:: INFORMATION SUPPLIED ::
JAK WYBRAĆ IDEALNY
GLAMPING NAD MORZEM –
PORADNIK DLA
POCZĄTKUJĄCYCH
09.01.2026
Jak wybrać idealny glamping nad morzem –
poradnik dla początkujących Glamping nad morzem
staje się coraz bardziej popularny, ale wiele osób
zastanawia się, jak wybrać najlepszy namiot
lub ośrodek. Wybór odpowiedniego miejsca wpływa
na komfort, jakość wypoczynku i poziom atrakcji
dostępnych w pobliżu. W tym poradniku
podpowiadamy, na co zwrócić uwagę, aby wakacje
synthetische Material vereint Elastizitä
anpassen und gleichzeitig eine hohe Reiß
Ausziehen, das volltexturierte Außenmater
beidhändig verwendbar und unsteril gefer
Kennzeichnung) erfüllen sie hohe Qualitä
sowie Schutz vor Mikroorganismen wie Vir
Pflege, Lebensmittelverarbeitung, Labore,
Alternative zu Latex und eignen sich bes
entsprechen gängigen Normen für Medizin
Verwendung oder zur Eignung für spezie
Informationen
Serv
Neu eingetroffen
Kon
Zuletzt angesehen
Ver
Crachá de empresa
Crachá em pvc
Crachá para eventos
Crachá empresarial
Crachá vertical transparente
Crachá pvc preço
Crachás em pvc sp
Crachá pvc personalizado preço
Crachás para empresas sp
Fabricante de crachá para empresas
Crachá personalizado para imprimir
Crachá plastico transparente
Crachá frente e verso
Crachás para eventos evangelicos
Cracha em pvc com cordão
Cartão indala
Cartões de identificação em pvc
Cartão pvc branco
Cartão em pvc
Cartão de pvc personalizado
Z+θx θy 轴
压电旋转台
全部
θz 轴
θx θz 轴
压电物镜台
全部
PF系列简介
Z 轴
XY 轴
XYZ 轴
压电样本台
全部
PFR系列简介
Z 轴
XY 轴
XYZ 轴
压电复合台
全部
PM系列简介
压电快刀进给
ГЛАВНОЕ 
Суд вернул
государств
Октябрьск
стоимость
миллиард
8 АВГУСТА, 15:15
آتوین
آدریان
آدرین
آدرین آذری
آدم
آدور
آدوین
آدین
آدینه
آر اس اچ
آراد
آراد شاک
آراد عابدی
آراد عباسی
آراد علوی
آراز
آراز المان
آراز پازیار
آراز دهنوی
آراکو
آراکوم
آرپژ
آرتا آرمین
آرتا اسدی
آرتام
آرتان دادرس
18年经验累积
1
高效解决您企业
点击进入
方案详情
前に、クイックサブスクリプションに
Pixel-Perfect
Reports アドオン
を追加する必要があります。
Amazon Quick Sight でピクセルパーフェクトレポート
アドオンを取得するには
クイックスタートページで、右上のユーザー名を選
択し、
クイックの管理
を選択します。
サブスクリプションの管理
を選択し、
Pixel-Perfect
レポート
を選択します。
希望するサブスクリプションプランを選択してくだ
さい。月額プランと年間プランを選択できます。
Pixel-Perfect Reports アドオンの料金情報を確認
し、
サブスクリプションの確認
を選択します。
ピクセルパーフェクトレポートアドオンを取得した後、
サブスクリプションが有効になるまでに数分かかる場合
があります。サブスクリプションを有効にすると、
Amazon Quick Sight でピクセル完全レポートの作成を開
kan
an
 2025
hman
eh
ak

:: EXERCISE DESCRIPTION ::
Everything in the records must be returned exactly.

:: WRITTEN SOLUTION ::
JAK WYBRAĆ IDEALNY
GLAMPING NAD MORZEM –
PORADNIK DLA
POCZĄTKUJĄCYCH
09.01.2026
Jak wybrać idealny glamping nad morzem –
poradnik dla początkujących Glamping nad morzem
staje się coraz bardziej popularny, ale wiele osób
zastanawia się, jak wybrać najlepszy namiot
lub ośrodek. Wybór odpowiedniego miejsca wpływa
na komfort, jakość wypoczynku i poziom atrakcji
dostępnych w pobliżu. W tym poradniku
podpowiadamy, na co zwrócić uwagę, aby wakacje
synthetische Material vereint Elastizitä
anpassen und gleichzeitig eine hohe Reiß
Ausziehen, das volltexturierte Außenmater
beidhändig verwendbar und unsteril gefer
Kennzeichnung) erfüllen sie hohe Qualitä
sowie Schutz vor Mikroorganismen wie Vir
Pflege, Lebensmittelverarbeitung, Labore,
Alternative zu Latex und eignen sich bes
entsprechen gängigen Normen für Medizin
Verwendung oder zur Eignung für spezie
Informationen
Serv
Neu eingetroffen
Kon
Zuletzt angesehen
Ver
Crachá de empresa
Crachá em pvc
Crachá para eventos
Crachá empresarial
Crachá vertical transparente
Crachá pvc preço
Crachás em pvc sp
Crachá pvc personalizado preço
Crachás para empresas sp
Fabricante de crachá para empresas
Crachá personalizado para imprimir
Crachá plastico transparente
Crachá frente e verso
Crachás para eventos evangelicos
Cracha em pvc com cordão
Cartão indala
Cartões de identificação em pvc
Cartão pvc branco
Cartão em pvc
Cartão de pvc personalizado
Z+θx θy 轴
压电旋转台
全部
θz 轴
θx θz 轴
压电物镜台
全部
PF系列简介
Z 轴
XY 轴
XYZ 轴
压电样本台
全部
PFR系列简介
Z 轴
XY 轴
XYZ 轴
压电复合台
全部
PM系列简介
压电快刀进给
ГЛАВНОЕ 
Суд вернул
государств
Октябрьск
стоимость
миллиард
8 АВГУСТА, 15:15
آتوین
آدریان
آدرین
آدرین آذری
آدم
آدور
آدوین
آدین
آدینه
آر اس اچ
آراد
آراد شاک
آراد عابدی
آراد عباسی
آراد علوی
آراز
آراز المان
آراز پازیار
آراز دهنوی
آراکو
آراکوم
آرپژ
آرتا آرمین
آرتا اسدی
آرتام
آرتان دادرس
18年经验累积
1
高效解决您企业
点击进入
方案详情
前に、クイックサブスクリプションに
Pixel-Perfect
Reports アドオン
を追加する必要があります。
Amazon Quick Sight でピクセルパーフェクトレポート
アドオンを取得するには
クイックスタートページで、右上のユーザー名を選
択し、
クイックの管理
を選択します。
サブスクリプションの管理
を選択し、
Pixel-Perfect
レポート
を選択します。
希望するサブスクリプションプランを選択してくだ
さい。月額プランと年間プランを選択できます。
Pixel-Perfect Reports アドオンの料金情報を確認
し、
サブスクリプションの確認
を選択します。
ピクセルパーフェクトレポートアドオンを取得した後、
サブスクリプションが有効になるまでに数分かかる場合
があります。サブスクリプションを有効にすると、
Amazon Quick Sight でピクセル完全レポートの作成を開
kan
an
 2025
hman
eh
ak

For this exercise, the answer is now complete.